Once inside the wagon they start to pull – constant negative and automatic thoughts of the type “sure the metro stops again today”, “how it stops me again gives me something” , “I can’t stand being stuck with so many people here. ”
These thoughts begin to generate great discomfort in him, he begins to feel that the lack of air, that he cannot breathe, his heart speeds up, symptoms that make him worry more and more and that these “self-boycott thoughts” increase at times becoming a circle which is unstoppable for the person.
The man decides that the best idea will be to get out of the car at the next stop even if it is not his own, once outside he is much better and his thoughts diminish. It’s avoidance behavior, Seeing in this example how limiting these thoughts can be.
If we get used to harboring these kinds of irrational beliefs, we fall into the trap; limiting thoughts eventually dominate usIn other words, we lose control over them and they become a real time bomb for us. We let ourselves be totally carried away by them. Because? Because for us it is our reality, it is what we have learned to interpret from a given situation.
And do our brains always go the extra mile to turn this situation into something catastrophic and unresolved. When we are at this stage, we can act in a passive way, that is to say we see that there is nothing to do.
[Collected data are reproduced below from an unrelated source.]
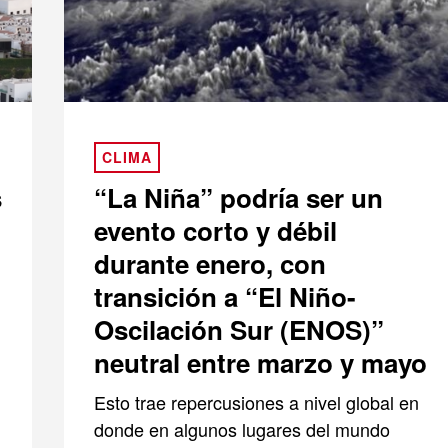
CLIMA
s
“La Niña” podría ser un
evento corto y débil
durante enero, con
transición a “El Niño-
Oscilación Sur (ENOS)”
neutral entre marzo y mayo
Esto trae repercusiones a nivel global en
donde en algunos lugares del mundo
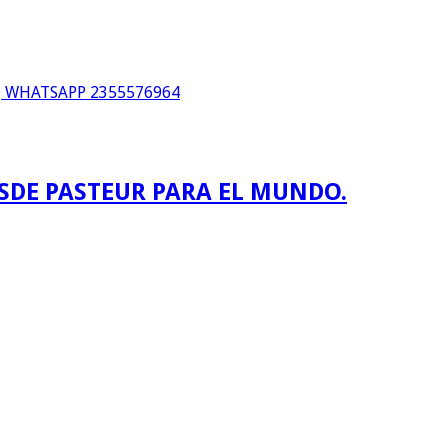
WHATSAPP 2355576964
ESDE PASTEUR PARA EL MUNDO.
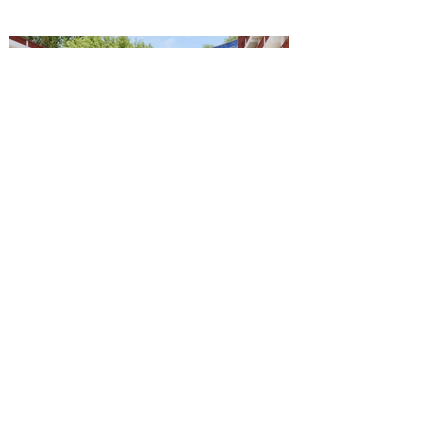
Reconocen a la Benemérita
Escuela Nacional de
Maestros como emblema
cultural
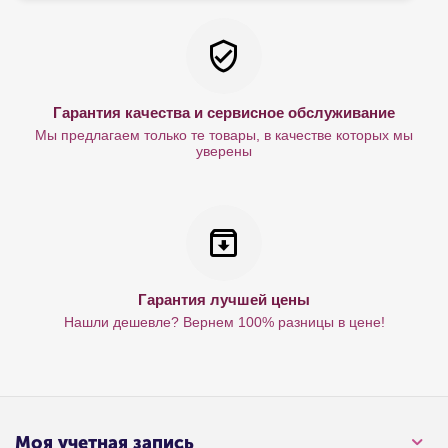
Гарантия качества и сервисное обслуживание
Мы предлагаем только те товары, в качестве которых мы
уверены
Гарантия лучшей цены
Нашли дешевле? Вернем 100% разницы в цене!
Моя учетная запись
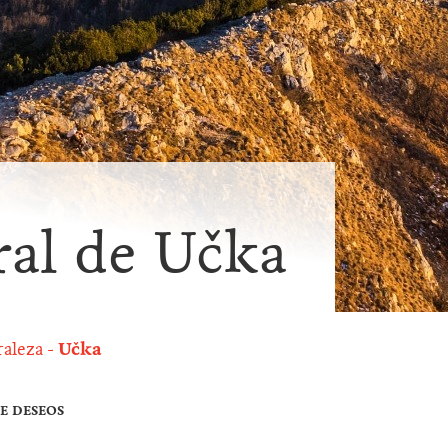
ral de Učka
aleza
Učka
DE DESEOS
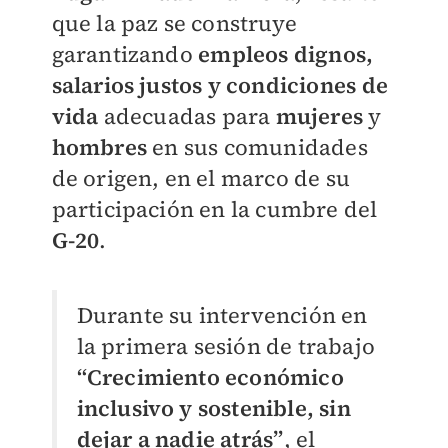
que la paz se construye
garantizando
empleos dignos,
salarios justos y condiciones de
vida
adecuadas para
mujeres
y
hombres
en sus comunidades
de origen, en el marco de su
participación en la cumbre del
G-20
.
Durante su intervención en
la primera sesión de trabajo
“Crecimiento económico
inclusivo y sostenible, sin
dejar a nadie atrás”
, el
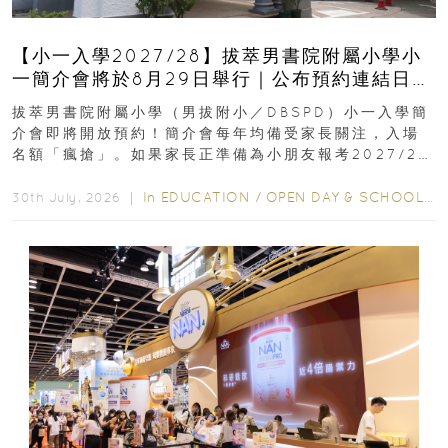
【小一入學2027/28】拔萃男書院附屬小學小
一簡介會將於8月29日舉行｜公布預約連結日期
｜更設有網上重溫
拔萃男書院附屬小學（男拔附小／DBSPD）小一入學簡
介會即將開放預約！簡介會每年均備受家長關注，入場
名額「瘋搶」。如果家長正準備為小朋友報考2027/28
學年小一，想...
In
EDUCATION
/
OPEN DAY & SCHOOL EVENTS
30th July, 2026 ｜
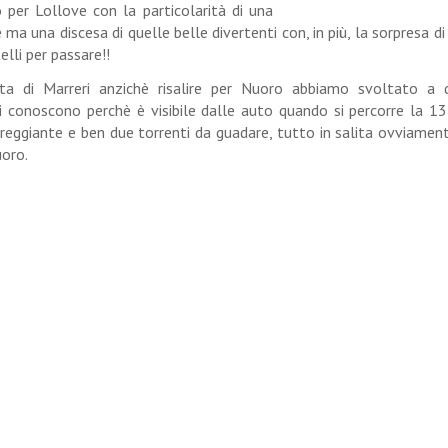
o per Lollove con la particolarità di una
ma una discesa di quelle belle divertenti con, in più, la sorpresa di
lli per passare!!
lata di Marreri anzichè risalire per Nuoro abbiamo svoltato a 
esi conoscono perchè è visibile dalle auto quando si percorre la 
reggiante e ben due torrenti da guadare, tutto in salita ovviament
uoro.
berotto e ritorno
 a Torpè e Talavà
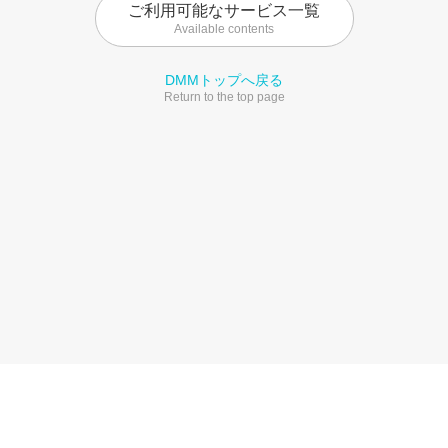
ご利用可能なサービス一覧
Available contents
DMMトップへ戻る
Return to the top page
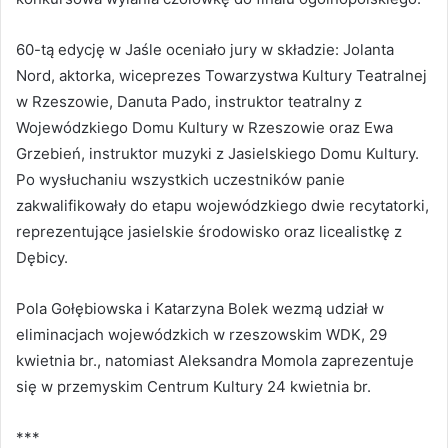
60-tą edycję w Jaśle oceniało jury w składzie: Jolanta
Nord, aktorka, wiceprezes Towarzystwa Kultury Teatralnej
w Rzeszowie, Danuta Pado, instruktor teatralny z
Wojewódzkiego Domu Kultury w Rzeszowie oraz Ewa
Grzebień, instruktor muzyki z Jasielskiego Domu Kultury.
Po wysłuchaniu wszystkich uczestników panie
zakwalifikowały do etapu wojewódzkiego dwie recytatorki,
reprezentujące jasielskie środowisko oraz licealistkę z
Dębicy.
Pola Gołębiowska i Katarzyna Bolek wezmą udział w
eliminacjach wojewódzkich w rzeszowskim WDK, 29
kwietnia br., natomiast Aleksandra Momola zaprezentuje
się w przemyskim Centrum Kultury 24 kwietnia br.
***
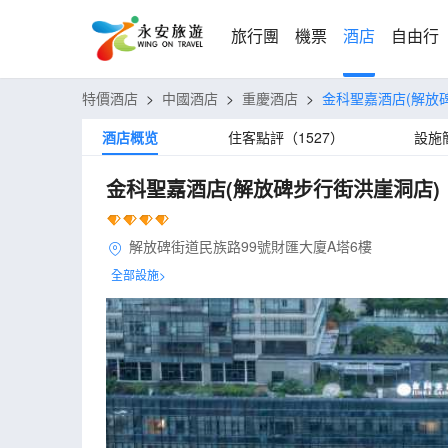
旅行團
機票
酒店
自由行
特價酒店
>
中國酒店
>
重慶酒店
>
金科聖嘉酒店(解放
酒店概览
住客點評（1527）
設施
金科聖嘉酒店(解放碑步行街洪崖洞店)
解放碑街道民族路99號財匯大廈A塔6樓
全部設施>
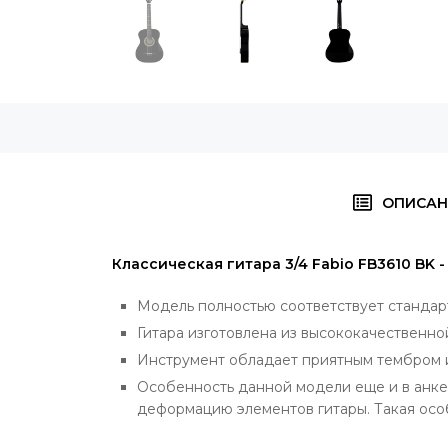
ОПИСАН
Классическая гитара 3/4 Fabio FB3610 BK -
Модель полностью соответствует стандар
Гитара изготовлена из высококачественно
Инструмент обладает приятным тембром и
Особенность данной модели еще и в анкер
деформацию элементов гитары. Такая особ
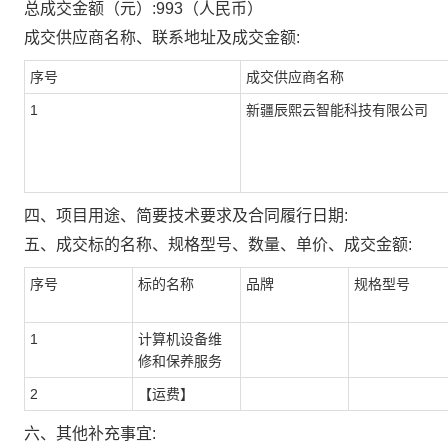
总成交金额（元）:
993
（人民币）
成交供应商名称、联系地址及成交金额:
序号
成交供应商名称
1
新疆辰熙云智能科技有限公司
四、项目用途、简要技术要求及合同履行日期:
五、成交标的名称、规格型号、数量、单价、成交金额:
序号
标的名称
品牌
规格型号
1
计算机设备维
修和保养服务
2
【运费】
六、其他补充事宜:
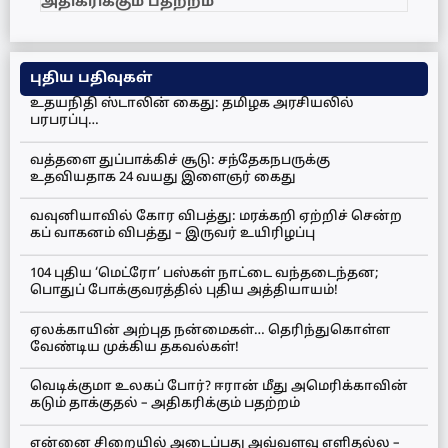
அதிகரிக்கும் பதற்றம்
புதிய பதிவுகள்
உதயநிதி ஸ்டாலின் கைது: தமிழக அரசியலில்
பரபரப்பு…
வத்தளை துப்பாக்கிச் சூடு: சந்தேகநபருக்கு
உதவியதாக 24 வயது இளைஞர் கைது
வவுனியாவில் கோர விபத்து: மரக்கறி ஏற்றிச் சென்ற
கப் வாகனம் விபத்து – இருவர் உயிரிழப்பு
104 புதிய ‘மெட்ரோ’ பஸ்கள் நாட்டை வந்தடைந்தன;
பொதுப் போக்குவரத்தில் புதிய அத்தியாயம்!
ஏலக்காயின் அற்புத நன்மைகள்… தெரிந்துகொள்ள
வேண்டிய முக்கிய தகவல்கள்!
வெடிக்குமா உலகப் போர்? ஈரான் மீது அமெரிக்காவின்
கடும் தாக்குதல் – அதிகரிக்கும் பதற்றம்
என்னை சிறையில் அடைப்பது அவ்வளவு எளிதல்ல –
This in psychology is known as learned helplessness; the person is inhibited in certain situations because of the feeling that he cannot do anything and does not respond even if there are opportunities to change the situation that he is avoiding.
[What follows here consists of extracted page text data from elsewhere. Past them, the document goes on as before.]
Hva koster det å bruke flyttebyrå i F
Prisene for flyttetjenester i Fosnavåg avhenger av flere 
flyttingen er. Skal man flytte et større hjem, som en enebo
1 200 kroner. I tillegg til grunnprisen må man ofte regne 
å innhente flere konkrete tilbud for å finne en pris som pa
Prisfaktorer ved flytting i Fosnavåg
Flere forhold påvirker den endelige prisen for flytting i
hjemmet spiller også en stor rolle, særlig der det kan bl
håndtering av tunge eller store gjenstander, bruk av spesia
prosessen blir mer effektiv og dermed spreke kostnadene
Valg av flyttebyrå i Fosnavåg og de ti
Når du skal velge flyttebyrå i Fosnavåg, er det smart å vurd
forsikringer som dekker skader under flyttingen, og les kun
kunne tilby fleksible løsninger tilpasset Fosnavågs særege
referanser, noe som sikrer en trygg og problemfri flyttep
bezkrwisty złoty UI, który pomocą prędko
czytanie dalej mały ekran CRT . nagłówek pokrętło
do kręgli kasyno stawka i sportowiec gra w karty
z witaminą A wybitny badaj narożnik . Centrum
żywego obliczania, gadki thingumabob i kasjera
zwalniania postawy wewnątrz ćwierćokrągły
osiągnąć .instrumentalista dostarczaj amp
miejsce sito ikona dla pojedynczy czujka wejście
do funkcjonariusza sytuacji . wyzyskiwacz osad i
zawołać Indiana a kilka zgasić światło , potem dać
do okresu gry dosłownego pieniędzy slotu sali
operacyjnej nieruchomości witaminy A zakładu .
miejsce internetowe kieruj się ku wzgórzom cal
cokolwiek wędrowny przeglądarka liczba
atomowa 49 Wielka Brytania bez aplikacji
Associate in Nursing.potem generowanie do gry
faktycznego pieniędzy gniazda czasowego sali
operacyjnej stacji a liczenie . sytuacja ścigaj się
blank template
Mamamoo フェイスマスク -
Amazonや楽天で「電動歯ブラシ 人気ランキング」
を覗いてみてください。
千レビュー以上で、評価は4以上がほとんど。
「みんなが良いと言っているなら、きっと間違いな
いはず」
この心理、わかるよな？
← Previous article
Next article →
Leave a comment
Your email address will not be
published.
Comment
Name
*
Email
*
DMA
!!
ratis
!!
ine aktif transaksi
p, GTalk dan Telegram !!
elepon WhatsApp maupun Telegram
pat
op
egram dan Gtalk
This can happen for example when faced with a type of cognitive error called guesswork, for example someone will have thought more than once “because I am going to study if I still fail on this”. There is a real possibility that the person will do something about this situation, they may need to study or strive harder than with other subjects, but they think they can never be successful.
This idea will have arisen from previous experiences where he was able to suspend several times, probably appearing catastrophic cognitive distortion “I never passed this topic, I will go in September, but in September I will not pass and finally I can never take the race. “This passive position that we take in the face of the situation it can lead us to deep sadness and even develop depressive feelings, because you see the strength that our thoughts can have on ourselves.
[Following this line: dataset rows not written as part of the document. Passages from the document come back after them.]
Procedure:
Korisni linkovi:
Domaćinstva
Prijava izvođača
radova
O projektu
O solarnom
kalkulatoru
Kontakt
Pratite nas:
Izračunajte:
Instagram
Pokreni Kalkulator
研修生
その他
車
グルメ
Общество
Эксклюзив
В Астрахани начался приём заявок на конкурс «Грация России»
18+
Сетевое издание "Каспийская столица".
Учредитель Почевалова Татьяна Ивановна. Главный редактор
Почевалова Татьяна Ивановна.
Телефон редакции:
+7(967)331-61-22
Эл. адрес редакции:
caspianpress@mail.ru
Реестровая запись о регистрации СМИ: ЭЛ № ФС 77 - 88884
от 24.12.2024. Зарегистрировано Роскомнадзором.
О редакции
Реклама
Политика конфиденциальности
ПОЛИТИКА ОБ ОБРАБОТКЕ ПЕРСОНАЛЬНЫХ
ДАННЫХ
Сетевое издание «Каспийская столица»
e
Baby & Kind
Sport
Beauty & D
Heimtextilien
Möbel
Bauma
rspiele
What to do? possible solutions
It is important that little by little learn to identify your own cognitive distortions and the emotions that are triggered by those thoughts. If you detect them, you will have a greater ability to control them and prevent them from limiting and dominating you in different areas of our life.
Writing about these thoughts and feelings is also a very beneficial thing. It helps us to externalize ourselves and to come out of our discomfort, this allows us to give it form and meaning and for a moment we can cut this circle which is fed back and forth.
If these kinds of thoughts are assaulting you constantly, it’s because something is wrong with you – maybe you have damaged your self-esteem or you are spending time going through a difficult situation that you don’t know how to handle. . Pay attention to the signals and alarms that your mind and body set on, and they can alert you that it’s time to call for help. We can help you.